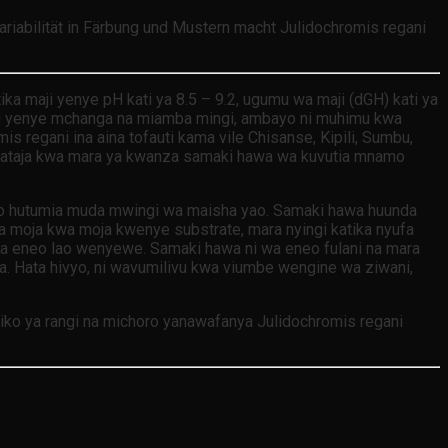
ariabilität in Färbung und Mustern macht Julidochromis regani
tika maji yenye pH kati ya 8.5 – 9.2, ugumu wa maji (dGH) kati ya
ifupi yenye mchanga na miamba mingi, ambayo ni muhimu kwa
is regani ina aina tofauti kama vile Chisanse, Kipili, Sumbu,
iwataja kwa mara ya kwanza samaki hawa wa kuvutia mnamo
o hutumia muda mwingi wa maisha yao. Samaki hawa huunda
moja kwa moja kwenye substrate, mara nyingi katika nyufa
a eneo lao wenyewe. Samaki hawa ni wa eneo fulani na mara
wa. Hata hivyo, ni wavumilivu kwa viumbe wengine wa ziwani,
diliko ya rangi na michoro yanawafanya Julidochromis regani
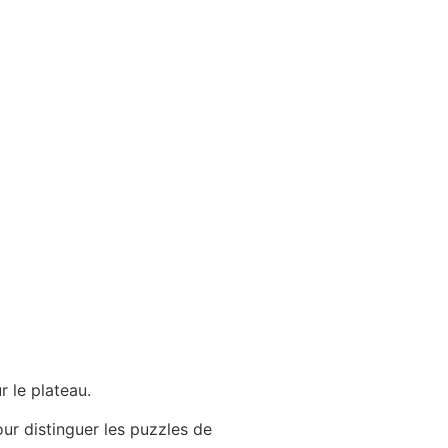
r le plateau.
ur distinguer les puzzles de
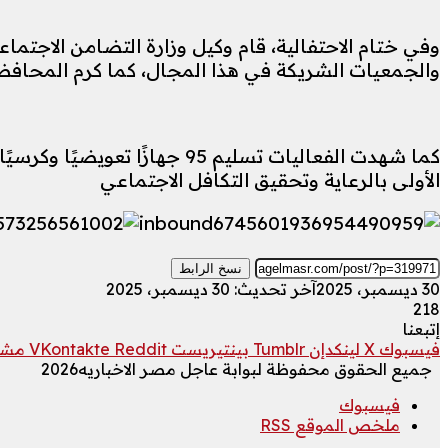
وفي ختام الاحتفالية، قام وكيل وزارة التضامن الاجتم
والجمعيات الشريكة في هذا المجال، كما كرم المحافظ عددًا من المتم
الأولى بالرعاية وتحقيق التكافل الاجتماعي
نسخ الرابط
30 ديسمبر، 2025
آخر تحديث: 30 ديسمبر، 2025
218
إتبعنا
فيسبوك
‫X
لينكدإن
بينتيريست
مشار
جميع الحقوق محفوظة لبوابة عاجل مصر الاخباريه2026
فيسبوك
ملخص الموقع RSS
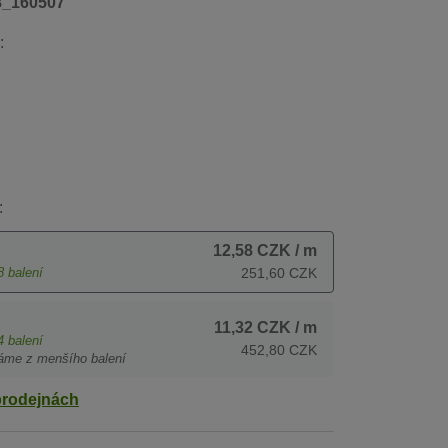
8_160507
:
:
12,58 CZK
/ m
8
balení
251,60 CZK
11,32 CZK
/ m
4
balení
452,80 CZK
áme z menšího balení
prodejnách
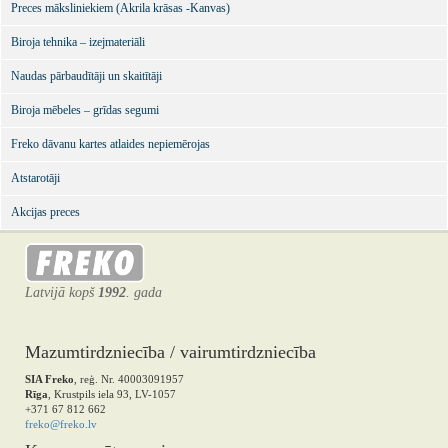
Preces māksliniekiem (Akrila krāsas -Kanvas)
Biroja tehnika – izejmateriāli
Naudas pārbaudītāji un skaitītāji
Biroja mēbeles – grīdas segumi
Freko dāvanu kartes atlaides nepiemērojas
Atstarotāji
Akcijas preces
Latvijā kopš
1992
. gada
Mazumtirdzniecība / vairumtirdzniecība
SIA Freko
, reģ. Nr. 40003091957
Rīga
, Krustpils iela 93, LV-1057
+371 67 812 662
freko@freko.lv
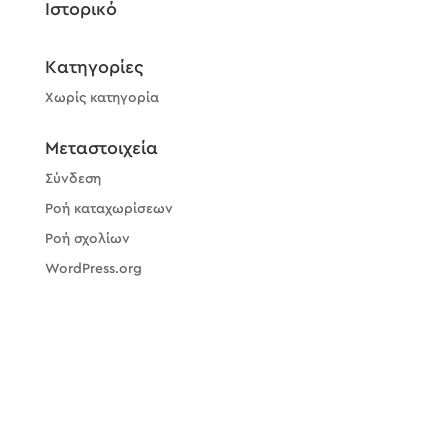
Ιστορικό
Kατηγορίες
Χωρίς κατηγορία
Μεταστοιχεία
Σύνδεση
Ροή καταχωρίσεων
Ροή σχολίων
WordPress.org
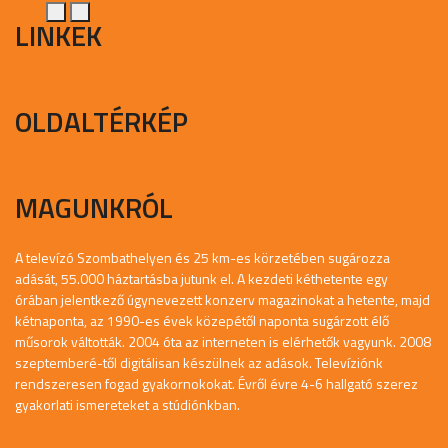
LINKEK
OLDALTÉRKÉP
MAGUNKRÓL
A televízó Szombathelyen és 25 km-es körzetében sugározza
adását, 55.000 háztartásba jutunk el. A kezdeti kéthetente egy
órában jelentkező úgynevezett konzerv magazinokat a hetente, majd
kétnaponta, az 1990-es évek közepétől naponta sugárzott élő
műsorok váltották. 2004 óta az interneten is elérhetők vagyunk. 2008
szeptemberé-től digitálisan készülnek az adások. Televíziónk
rendszeresen fogad gyakornokokat. Évről évre 4-6 hallgató szerez
gyakorlati ismereteket a stúdiónkban.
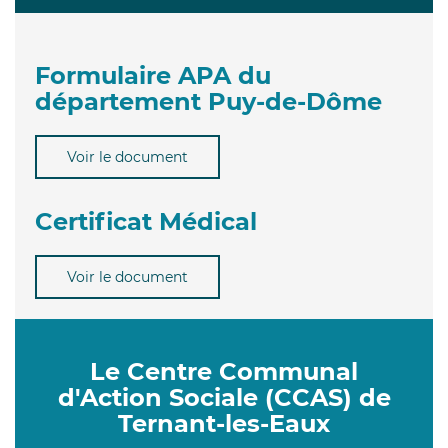
Formulaire APA du
département Puy-de-Dôme
Voir le document
Certificat Médical
Voir le document
Le Centre Communal
d'Action Sociale (CCAS) de
Ternant-les-Eaux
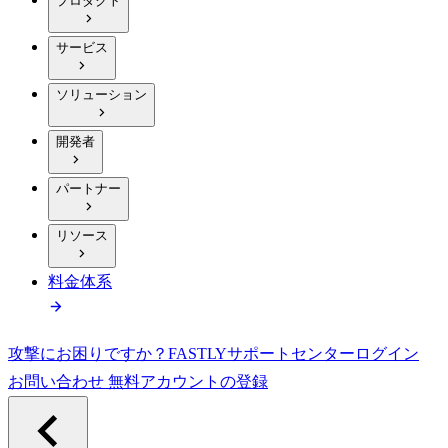
プロダクト
サービス
ソリューション
開発者
パートナー
リソース
料金体系
攻撃にお困りですか？
FASTLY
サポートセンター
ログイン
お問い合わせ
無料アカウントの登録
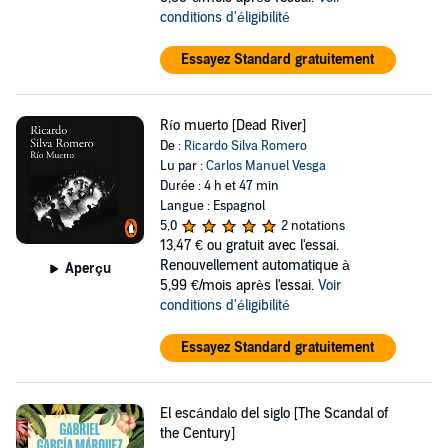
conditions d'éligibilité
Essayez Standard gratuitement
Río muerto [Dead River]
De :
Ricardo Silva Romero
Lu par :
Carlos Manuel Vesga
Durée : 4 h et 47 min
Langue : Espagnol
5,0
2 notations
13,47 €
ou gratuit avec l'essai.
Renouvellement automatique à
Aperçu
5,99 €/mois après l'essai.
Voir
conditions d'éligibilité
Essayez Standard gratuitement
El escándalo del siglo [The Scandal of
the Century]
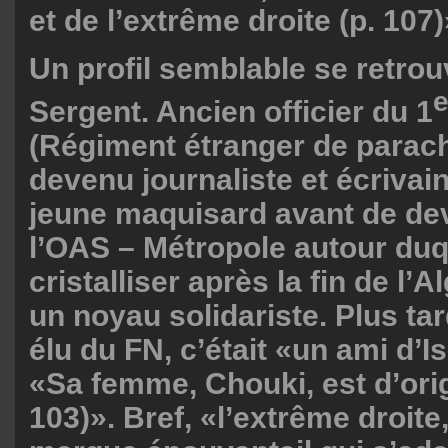
et de l’extrême droite (p. 107)
Un profil semblable se retrou
e
Sergent. Ancien officier du 1
(Régiment étranger de parach
devenu journaliste et écrivain,
jeune maquisard avant de dev
l’OAS – Métropole autour duq
cristalliser après la fin de l’A
un noyau solidariste. Plus tard
élu du FN, c’était «un ami d’Is
«Sa femme, Chouki, est d’orig
103)». Bref, «l’extrême droite,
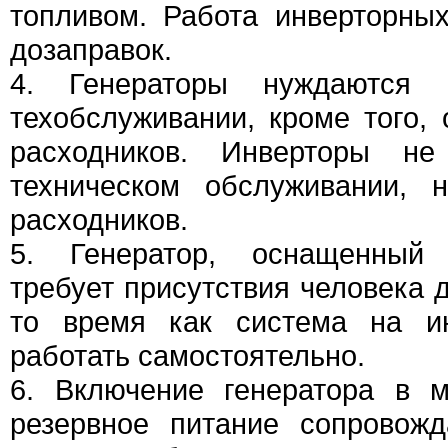
топливом. Работа инверторны
дозаправок.
4. Генераторы нуждаются 
техобслуживании, кроме того,
расходников. Инверторы н
техническом обслуживании, 
расходников.
5. Генератор, оснащенный
требует присутствия человека 
то время как система на ин
работать самостоятельно.
6. Включение генератора в 
резервное питание сопровож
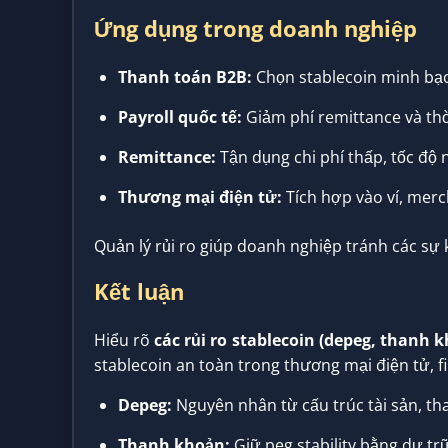
Ứng dụng trong doanh nghiệp
Thanh toán B2B:
Chọn stablecoin minh bạch
Payroll quốc tế:
Giảm phí remittance và thờ
Remittance:
Tận dụng chi phí thấp, tốc độ 
Thương mại điện tử:
Tích hợp vào ví, merc
Quản lý rủi ro giúp doanh nghiệp tránh các sự 
Kết luận
Hiểu rõ
các rủi ro stablecoin (depeg, thanh 
stablecoin an toàn trong thương mại điện tử, 
Depeg:
Nguyên nhân từ cấu trúc tài sản, tha
Thanh khoản:
Giữ peg stability bằng dự trữ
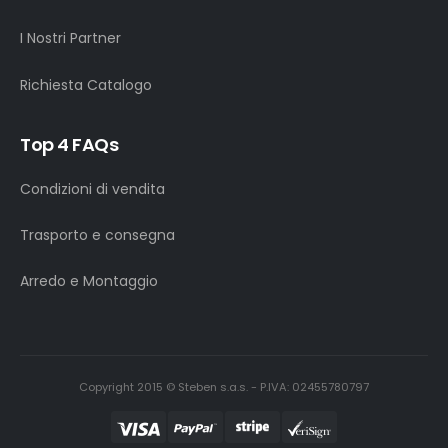
I Nostri Partner
Richiesta Catalogo
Top 4 FAQs
Condizioni di vendita
Trasporto e consegna
Arredo e Montaggio
Copyright 2015 © Steben s.a.s. - P.IVA: 02455780797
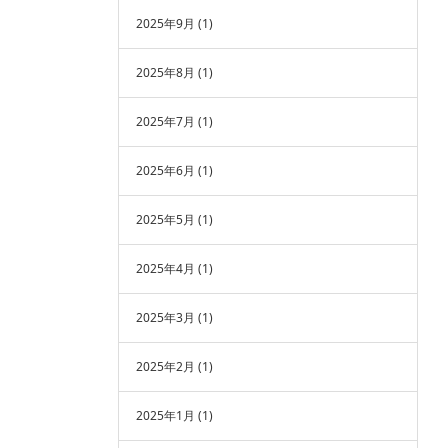
2025年9月
(1)
2025年8月
(1)
2025年7月
(1)
2025年6月
(1)
2025年5月
(1)
2025年4月
(1)
2025年3月
(1)
2025年2月
(1)
2025年1月
(1)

--

Work task ::
Before copying, set the pictures aside; then give the records again exactly.

Exercise result ::
ariabilität in Färbung und Mustern macht Julidochromis regani
tika maji yenye pH kati ya 8.5 – 9.2, ugumu wa maji (dGH) kati ya
ifupi yenye mchanga na miamba mingi, ambayo ni muhimu kwa
is regani ina aina tofauti kama vile Chisanse, Kipili, Sumbu,
iwataja kwa mara ya kwanza samaki hawa wa kuvutia mnamo
o hutumia muda mwingi wa maisha yao. Samaki hawa huunda
moja kwa moja kwenye substrate, mara nyingi katika nyufa
a eneo lao wenyewe. Samaki hawa ni wa eneo fulani na mara
wa. Hata hivyo, ni wavumilivu kwa viumbe wengine wa ziwani,
diliko ya rangi na michoro yanawafanya Julidochromis regani
r le plateau.
ur distinguer les puzzles de
وفي ختام الاحتفالية، قام وكيل وزارة التضامن الاجتم
والجمعيات الشريكة في هذا المجال، كما كرم المحافظ عددًا من المتم
الأولى بالرعاية وتحقيق التكافل الاجتماعي
نسخ الرابط
30 ديسمبر، 2025
آخر تحديث: 30 ديسمبر، 2025
218
إتبعنا
فيسبوك
‫X
لينكدإن
بينتيريست
مشار
جميع الحقوق محفوظة لبوابة عاجل مصر الاخباريه2026
فيسبوك
ملخص الموقع RSS
8_160507
:
:
12,58 CZK
/ m
8
balení
251,60 CZK
11,32 CZK
/ m
4
balení
452,80 CZK
áme z menšího balení
prodejnách
Preces māksliniekiem (Akrila krāsas -Kanvas)
Biroja tehnika – izejmateriāli
Naudas pārbaudītāji un skaitītāji
Biroja mēbeles – grīdas segumi
Freko dāvanu kartes atlaides nepiemērojas
Atstarotāji
Akcijas preces
Latvijā kopš
1992
. gada
Mazumtirdzniecība / vairumtirdzniecība
SIA Freko
, reģ. Nr. 40003091957
Rīga
, Krustpils iela 93, LV-1057
+371 67 812 662
freko@freko.lv
Ιστορικό
Kατηγορίες
Χωρίς κατηγορία
Μεταστοιχεία
Σύνδεση
Ροή καταχωρίσεων
Ροή σχολίων
WordPress.org
LINKEK
OLDALTÉRKÉP
MAGUNKRÓL
A televízó Szombathelyen és 25 km-es körzetében sugározza
adását, 55.000 háztartásba jutunk el. A kezdeti kéthetente egy
órában jelentkező úgynevezett konzerv magazinokat a hetente, majd
kétnaponta, az 1990-es évek közepétől naponta sugárzott élő
műsorok váltották. 2004 óta az interneten is elérhetők vagyunk. 2008
szeptemberé-től digitálisan készülnek az adások. Televíziónk
rendszeresen fogad gyakornokokat. Évről évre 4-6 hallgató szerez
gyakorlati ismereteket a stúdiónkban.
Formulaire APA du
département Puy-de-Dôme
Voir le document
Certificat Médical
Voir le document
Le Centre Communal
d'Action Sociale (CCAS) de
Ternant-les-Eaux
プロダクト
サービス
ソリューション
開発者
パートナー
リソース
料金体系
攻撃にお困りですか？
FASTLY
サポートセンター
ログイン
お問い合わせ
無料アカウントの登録
conditions d'éligibilité
Essayez Standard gratuitement
Río muerto [Dead River]
De :
Ricardo Silva Romero
Lu par :
Carlos Manuel Vesga
Durée : 4 h et 47 min
Langue : Espagnol
5,0
2 notations
13,47 €
ou gratuit avec l'essai.
Renouvellement automatique à
Aperçu
5,99 €/mois après l'essai.
Voir
conditions d'éligibilité
Essayez Standard gratuitement
El escándalo del siglo [The Scandal of
the Century]
et de l’extrême droite (p. 107)
Un profil semblable se retrou
e
Sergent. Ancien officier du 1
(Régiment étranger de parach
devenu journaliste et écrivain,
jeune maquisard avant de dev
l’OAS – Métropole autour duq
cristalliser après la fin de l’A
un noyau solidariste. Plus tard
élu du FN, c’était «un ami d’Is
«Sa femme, Chouki, est d’orig
103)». Bref, «l’extrême droite,
топливом. Работа инверторны
дозаправок.
4. Генераторы нуждаются 
техобслуживании, кроме того,
расходников. Инверторы н
техническом обслуживании, 
расходников.
5. Генератор, оснащенный
требует присутствия человека 
то время как система на ин
работать самостоятельно.
6. Включение генератора в 
резервное питание сопровож
Ứng dụng trong doanh nghiệp
Thanh toán B2B:
Chọn stablecoin minh bạch
Payroll quốc tế:
Giảm phí remittance và thờ
Remittance:
Tận dụng chi phí thấp, tốc độ 
Thương mại điện tử:
Tích hợp vào ví, merc
Quản lý rủi ro giúp doanh nghiệp tránh các sự 
Kết luận
Hiểu rõ
các rủi ro stablecoin (depeg, thanh 
stablecoin an toàn trong thương mại điện tử, 
Depeg:
Nguyên nhân từ cấu trúc tài sản, tha
Thanh khoản:
Giữ peg stability bằng dự trữ
I Nostri Partner
Richiesta Catalogo
Top 4 FAQs
Condizioni di vendita
Trasporto e consegna
Arredo e Montaggio
Copyright 2015 © Steben s.a.s. - P.IVA: 02455780797
2025年9月
(1)
2025年8月
(1)
2025年7月
(1)
2025年6月
(1)
2025年5月
(1)
2025年4月
(1)
2025年3月
(1)
2025年2月
(1)
2025年1月
(1)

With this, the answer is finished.